By the end of the group, all child protection measures had been lifted, and she was preparing to start studying to become a nurse. Her social worker was able to tell her that had she seen Harriet’s capacity to change and to protect her child, there was a good chance that her first child might still be at home with her. Harriet said about the group:
“You believed in me so I believed in myself”.

What is Mellow Parenting?

Mellow Parenting is a charity that is committed to working with the least privileged families in society. The groups are intensive and last 14 weeks, with parents and children both attending for one full day a week. Part of the day involves parents reflecting on their own history and lives, while their children are in a children’s group. Over a shared meal, parents, staff and children can relax and chat. The children, some of whom have never been able to sit long enough at a table to eat, or who are faddy and fussy about food, will start to enjoy a social meal.

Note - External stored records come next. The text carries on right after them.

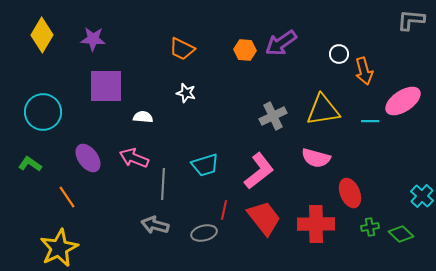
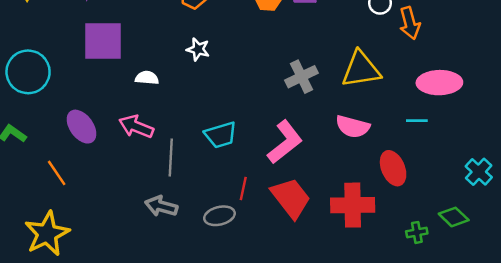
pink ellipse: (403, 101) -> (439, 83), moved, turned 33
cyan line: (370, 121) -> (417, 121), moved
green cross: (370, 227) -> (417, 232), moved

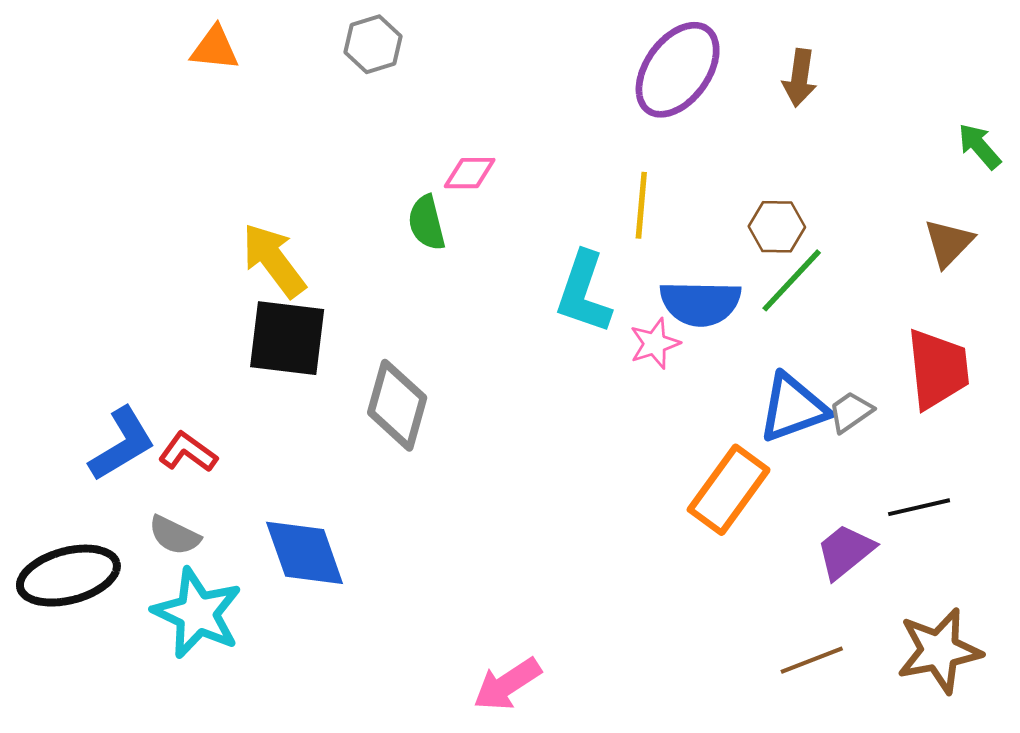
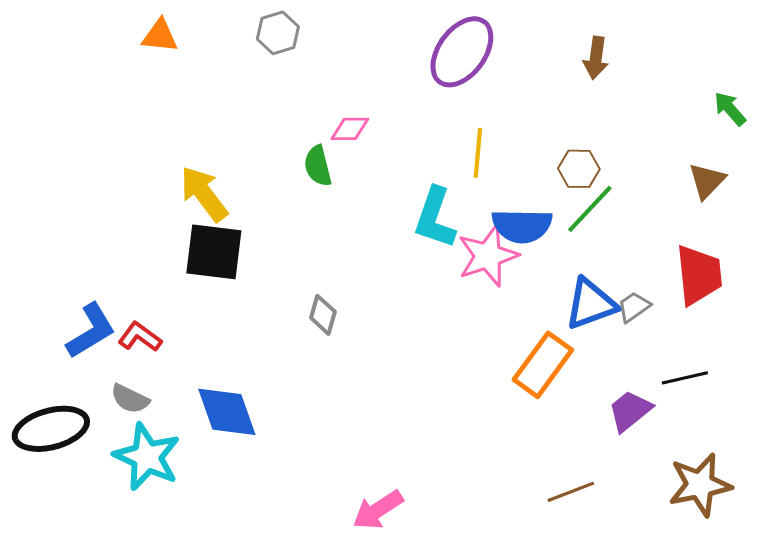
purple ellipse: (678, 70) -> (462, 52), moved
pink star: (655, 343) -> (488, 256), size x1.6
gray diamond: (397, 405) -> (323, 315), moved, size x0.6
brown line: (812, 660) -> (571, 492), moved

With the children back in the children’s group, parents have a chance to discuss child development, managing feelings, and sensitive discipline.  Strengths-based video feedback on the parents with their own child allows parents to see that they are not 'all bad' and to see what works with their child. There is a chance to learn from other parents how they handle tricky situations, like going to the supermarket or hair washing. 
 
Parents then take home 'homework' to practice new skills and report the following week. 
 
We have evidence that the groups improve parental wellbeing, reduce adverse parenting, and improve children’s language and general development. We run separate groups for mums and dads, as research suggests that mums get less benefit from a mixed group and both mums and dads have shared that they feel more comfortable to speak openly in a single gender group.
 
Two factors made a difference in the outcomes for this family. The first was that cooperation between statutory and a third sector organisation, Mellow Parenting, led to great commitment and insight for a mother and a child safely reared in a loving family. The second factor is that given an understanding of the effects of early trauma, services can become less judgemental about parents, and avoid making assumptions or replicating the adverse experiences parents already carry with them. Sensitivity to parents can never trump child protection, but where parents are functioning poorly, we can stop to ask why. 
 
Harriet was described as possibly having a learning disability by the health visitor and social workers who referred her, but a combination of trauma, low self-esteem, anxiety and depression were a lethal cocktail that served to cloud her presentation. Being trauma-informed can make us all more able to work effectively with each other.
 
*Names have been changed within this article to protect identities.
 

Dr Christine Puckering is a Mellow Consultant at Mellow Parenting

 

 

The views expressed in this blog post are those of the author/s and may not represent the views or opinions of CELCIS or our funders.